■ **TRY IT**: Return, word for word, the lines of the listing below from the one with "Furniture Felt Pads" through the one with "They can grow", and no other lines.
§
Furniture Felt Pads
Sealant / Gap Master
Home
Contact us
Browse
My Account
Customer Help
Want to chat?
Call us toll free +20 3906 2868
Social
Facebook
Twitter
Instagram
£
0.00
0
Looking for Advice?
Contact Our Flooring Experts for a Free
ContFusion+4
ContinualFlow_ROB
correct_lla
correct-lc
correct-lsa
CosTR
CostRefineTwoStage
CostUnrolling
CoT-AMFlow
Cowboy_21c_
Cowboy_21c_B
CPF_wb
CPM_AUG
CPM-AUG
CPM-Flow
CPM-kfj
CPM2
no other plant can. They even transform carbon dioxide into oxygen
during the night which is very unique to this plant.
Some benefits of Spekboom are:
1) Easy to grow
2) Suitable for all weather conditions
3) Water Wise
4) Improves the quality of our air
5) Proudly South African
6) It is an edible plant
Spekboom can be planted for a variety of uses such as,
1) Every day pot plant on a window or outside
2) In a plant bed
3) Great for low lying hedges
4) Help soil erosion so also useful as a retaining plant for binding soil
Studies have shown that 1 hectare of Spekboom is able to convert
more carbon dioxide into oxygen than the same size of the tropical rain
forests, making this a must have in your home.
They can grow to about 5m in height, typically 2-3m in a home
§
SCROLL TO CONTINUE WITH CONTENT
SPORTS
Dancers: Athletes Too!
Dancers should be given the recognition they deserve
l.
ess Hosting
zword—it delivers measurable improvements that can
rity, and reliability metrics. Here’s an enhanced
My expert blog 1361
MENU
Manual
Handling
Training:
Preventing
§
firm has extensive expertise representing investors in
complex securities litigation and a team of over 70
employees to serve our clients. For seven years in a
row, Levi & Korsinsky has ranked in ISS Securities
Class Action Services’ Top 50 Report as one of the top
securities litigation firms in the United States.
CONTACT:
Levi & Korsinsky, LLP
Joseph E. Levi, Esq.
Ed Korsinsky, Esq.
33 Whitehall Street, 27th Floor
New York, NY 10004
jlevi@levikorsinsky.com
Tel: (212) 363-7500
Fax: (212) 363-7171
§
■ **WRITTEN SOLUTION**:
Furniture Felt Pads
Sealant / Gap Master
Home
Contact us
Browse
My Account
Customer Help
Want to chat?
Call us toll free +20 3906 2868
Social
Facebook
Twitter
Instagram
£
0.00
0
Looking for Advice?
Contact Our Flooring Experts for a Free
ContFusion+4
ContinualFlow_ROB
correct_lla
correct-lc
correct-lsa
CosTR
CostRefineTwoStage
CostUnrolling
CoT-AMFlow
Cowboy_21c_
Cowboy_21c_B
CPF_wb
CPM_AUG
CPM-AUG
CPM-Flow
CPM-kfj
CPM2
no other plant can. They even transform carbon dioxide into oxygen
during the night which is very unique to this plant.
Some benefits of Spekboom are:
1) Easy to grow
2) Suitable for all weather conditions
3) Water Wise
4) Improves the quality of our air
5) Proudly South African
6) It is an edible plant
Spekboom can be planted for a variety of uses such as,
1) Every day pot plant on a window or outside
2) In a plant bed
3) Great for low lying hedges
4) Help soil erosion so also useful as a retaining plant for binding soil
Studies have shown that 1 hectare of Spekboom is able to convert
more carbon dioxide into oxygen than the same size of the tropical rain
forests, making this a must have in your home.
They can grow to about 5m in height, typically 2-3m in a home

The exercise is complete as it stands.